-- Opening Marker --

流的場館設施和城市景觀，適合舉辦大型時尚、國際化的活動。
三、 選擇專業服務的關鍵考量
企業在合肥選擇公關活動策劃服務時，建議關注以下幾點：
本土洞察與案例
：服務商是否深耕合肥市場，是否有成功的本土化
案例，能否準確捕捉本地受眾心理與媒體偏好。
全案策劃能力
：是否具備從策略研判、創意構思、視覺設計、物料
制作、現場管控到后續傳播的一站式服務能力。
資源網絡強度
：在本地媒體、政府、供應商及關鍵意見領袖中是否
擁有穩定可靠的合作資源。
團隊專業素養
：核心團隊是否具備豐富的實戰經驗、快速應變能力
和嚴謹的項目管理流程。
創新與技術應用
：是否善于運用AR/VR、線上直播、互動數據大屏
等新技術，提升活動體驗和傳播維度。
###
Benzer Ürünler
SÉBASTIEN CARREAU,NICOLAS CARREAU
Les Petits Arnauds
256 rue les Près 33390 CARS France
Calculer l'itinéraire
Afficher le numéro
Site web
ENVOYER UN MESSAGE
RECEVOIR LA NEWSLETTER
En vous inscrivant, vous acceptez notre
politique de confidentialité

-- Closing Marker --

**EXERCISE DETAILS**
Please output the full listing one more time, exactly.

**TASK OUTPUT**
流的場館設施和城市景觀，適合舉辦大型時尚、國際化的活動。
三、 選擇專業服務的關鍵考量
企業在合肥選擇公關活動策劃服務時，建議關注以下幾點：
本土洞察與案例
：服務商是否深耕合肥市場，是否有成功的本土化
案例，能否準確捕捉本地受眾心理與媒體偏好。
全案策劃能力
：是否具備從策略研判、創意構思、視覺設計、物料
制作、現場管控到后續傳播的一站式服務能力。
資源網絡強度
：在本地媒體、政府、供應商及關鍵意見領袖中是否
擁有穩定可靠的合作資源。
團隊專業素養
：核心團隊是否具備豐富的實戰經驗、快速應變能力
和嚴謹的項目管理流程。
創新與技術應用
：是否善于運用AR/VR、線上直播、互動數據大屏
等新技術，提升活動體驗和傳播維度。
###
Benzer Ürünler
SÉBASTIEN CARREAU,NICOLAS CARREAU
Les Petits Arnauds
256 rue les Près 33390 CARS France
Calculer l'itinéraire
Afficher le numéro
Site web
ENVOYER UN MESSAGE
RECEVOIR LA NEWSLETTER
En vous inscrivant, vous acceptez notre
politique de confidentialité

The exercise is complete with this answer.